Or, ainsi que le relève le ministère public, le requérant ne justifie d’aucun élément de possession d’état de français entre 1969 et 2010.
Ne justifiant pas d’une possession d’état constante et continue, il ne peut se prévaloir des dispositions de l’article 30-2 du code civil, précité. Il lui appartient donc de rapporter la preuve de sa nationalite française dans les conditions précitées.
A cet égard, il résulte des actes d’état civil produits que [G] [J] est né le 25 septembre 1803 à [Localité 6] (Gironde) (pièce n°6.1).
De son mariage célébré le 18 juillet 1926 est issu [F] [J], né le 22 septembre 1831 à [Localité 6] (pièces n°5.1 et 6.3).
[F] [J], né en France d’un père qui y est lui-même né, est de nationalité française en vertu de l’article 1, 1° de la loi du 7 février 1851 aux termes duquel est français tout individu né en France d’un étranger qui lui-même y est né.
Du mariage d'[F] [J] le 7 mai 1859, est issu [G] [N] [J], né le 22 août 1860 à [Localité 10] (République de Maurice) (pièces n°5.3 et 4.2).
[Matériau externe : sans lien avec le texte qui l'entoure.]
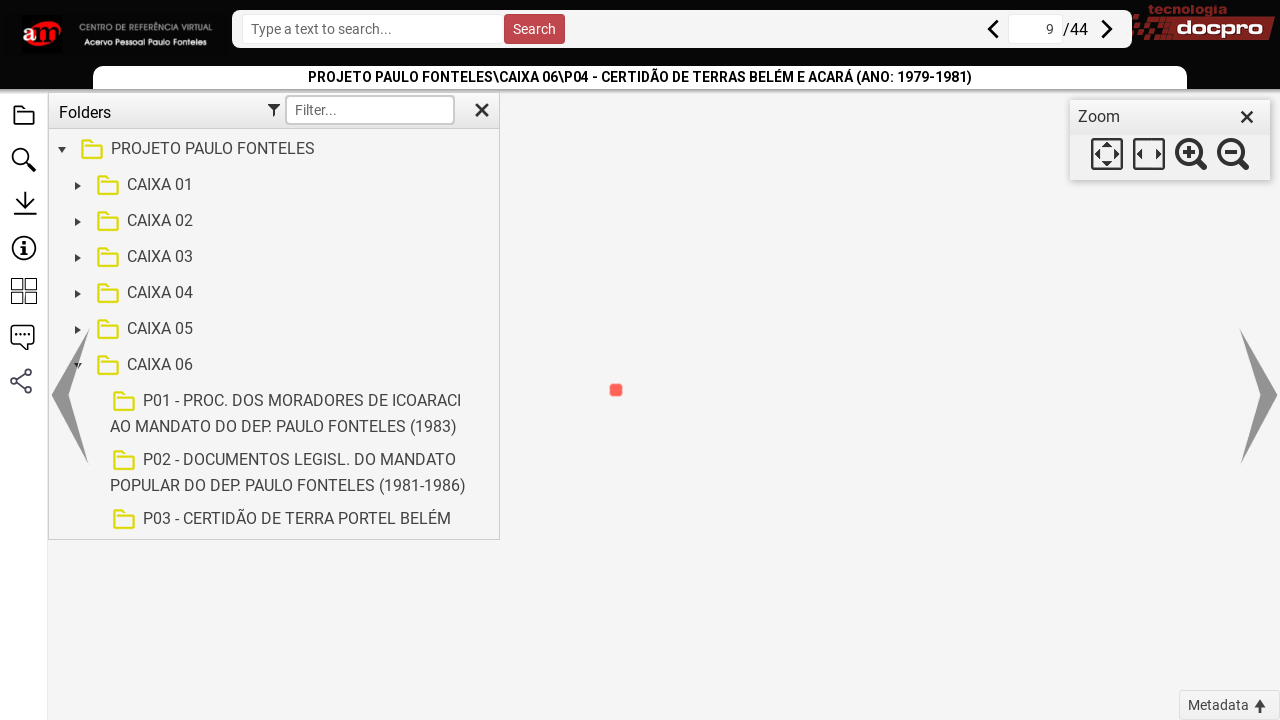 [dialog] (1170, 140)
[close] (1247, 117)
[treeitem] (271, 150) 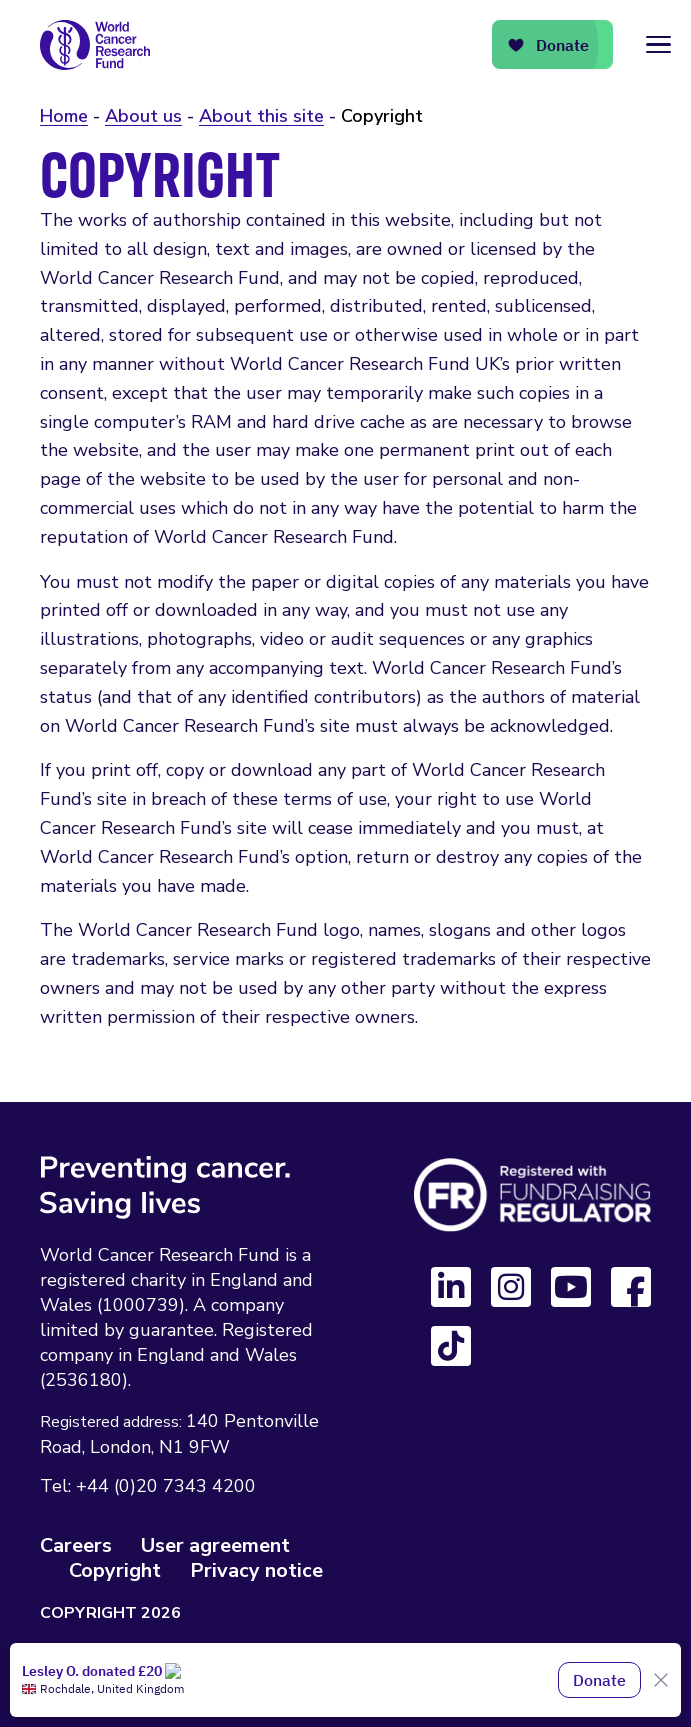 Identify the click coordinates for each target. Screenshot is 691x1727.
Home (64, 116)
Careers (76, 1545)
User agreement (215, 1545)
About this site (261, 116)
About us (143, 116)
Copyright (115, 1570)
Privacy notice (256, 1570) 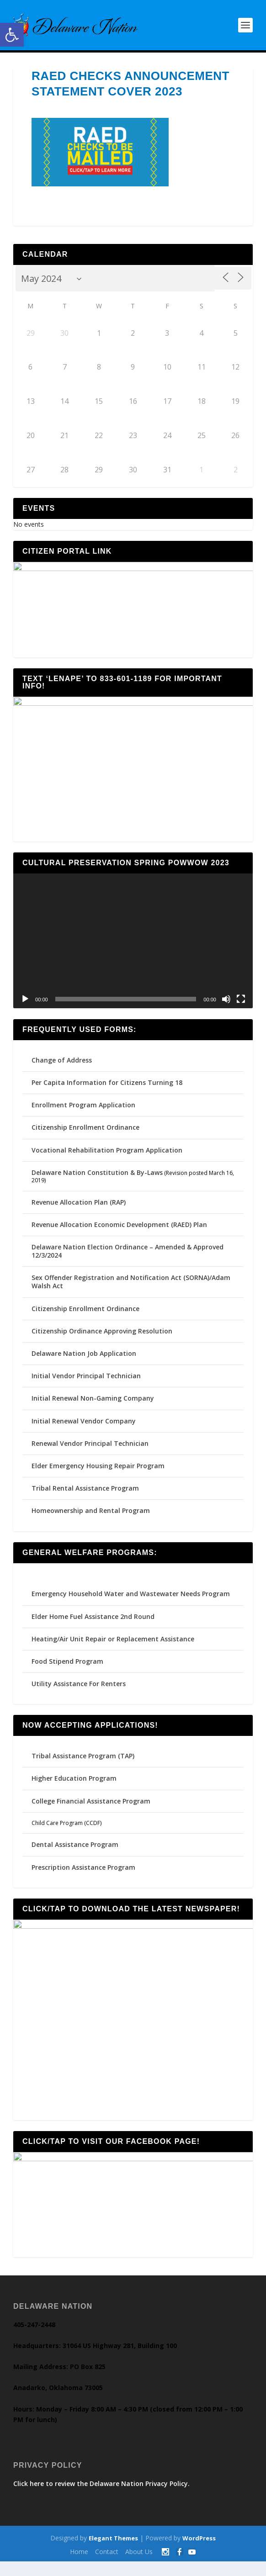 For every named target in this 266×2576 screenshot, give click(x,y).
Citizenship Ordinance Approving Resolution (102, 1339)
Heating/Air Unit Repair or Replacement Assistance (113, 1647)
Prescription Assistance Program (83, 1875)
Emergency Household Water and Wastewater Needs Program (131, 1602)
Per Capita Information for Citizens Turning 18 (107, 1091)
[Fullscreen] (240, 1007)
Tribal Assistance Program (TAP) (83, 1764)
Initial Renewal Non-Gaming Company (93, 1406)
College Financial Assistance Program (91, 1809)
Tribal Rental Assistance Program (86, 1496)
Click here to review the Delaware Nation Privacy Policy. (101, 2498)
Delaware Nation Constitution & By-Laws (97, 1180)
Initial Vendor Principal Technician (86, 1384)
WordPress (199, 2553)
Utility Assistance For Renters (79, 1692)
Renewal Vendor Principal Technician (90, 1451)
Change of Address (62, 1068)
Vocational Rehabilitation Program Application (107, 1158)
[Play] (25, 1007)
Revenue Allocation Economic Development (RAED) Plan (119, 1232)
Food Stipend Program (67, 1670)
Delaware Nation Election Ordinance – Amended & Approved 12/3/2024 (127, 1259)
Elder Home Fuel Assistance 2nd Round (93, 1624)
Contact (106, 2566)
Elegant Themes (113, 2553)
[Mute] (226, 1007)
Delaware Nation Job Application (84, 1362)
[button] (12, 35)
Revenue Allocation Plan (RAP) (79, 1210)
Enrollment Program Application (83, 1113)
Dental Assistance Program (75, 1853)
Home (79, 2566)
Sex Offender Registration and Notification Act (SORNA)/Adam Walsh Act (131, 1290)
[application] (133, 949)
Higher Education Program (74, 1787)
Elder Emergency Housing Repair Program (98, 1474)
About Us (139, 2566)
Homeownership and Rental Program (91, 1519)
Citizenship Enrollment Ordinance (85, 1136)
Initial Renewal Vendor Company (84, 1429) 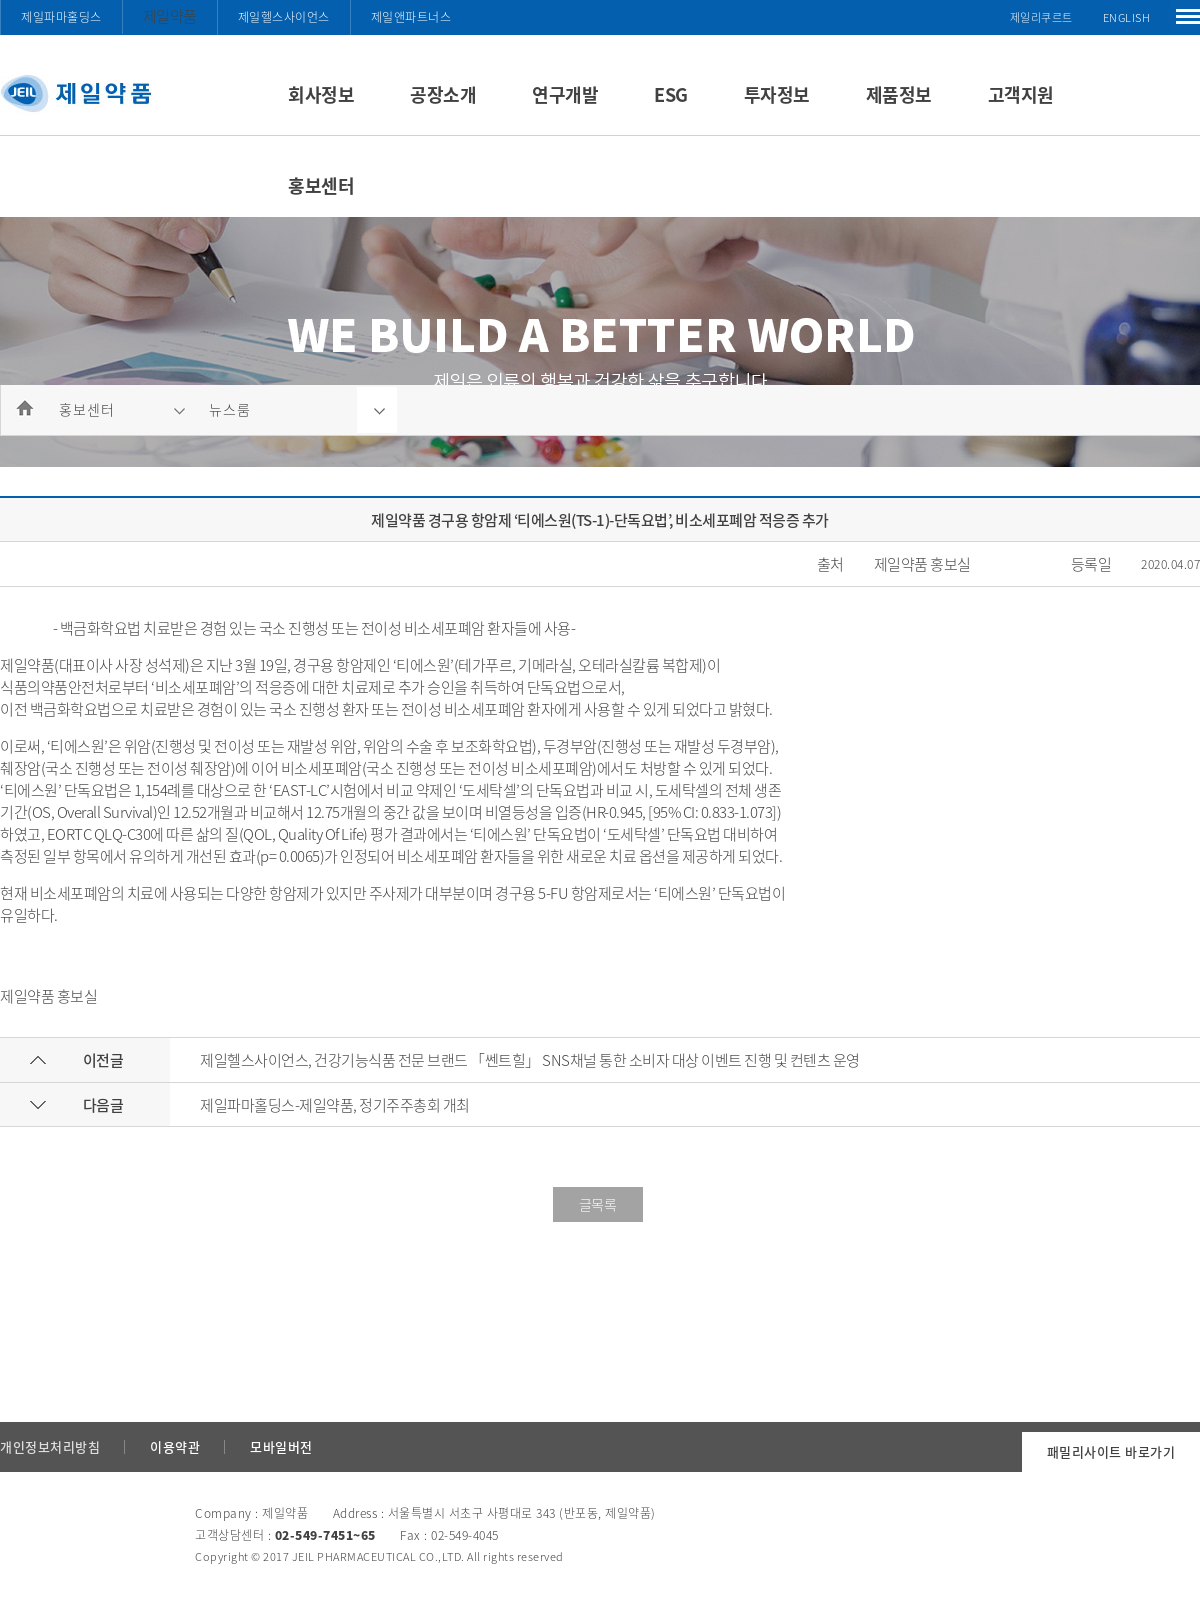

[G] [N] [J] né d’un Français en pays étranger, est français, en vertu des dispositions de l’article 10 du code civil dans sa rédaction issue du texte du 8 mars 1803.
De son mariage célébré le 27 juillet 1896 à [Localité 7] (République de Maurice), est issu [Z] [L] [J], né le 31 janvier 1902 à [Localité 11] (République de Maurice) (pièces n° 4.5 et 3.1 ).
[Z] [L] [J] est français comme né d’un Français à l’étranger, conformément à l’article 8, 1° du code civil, dans sa rédaction issue de la loi du 26 juin 1889.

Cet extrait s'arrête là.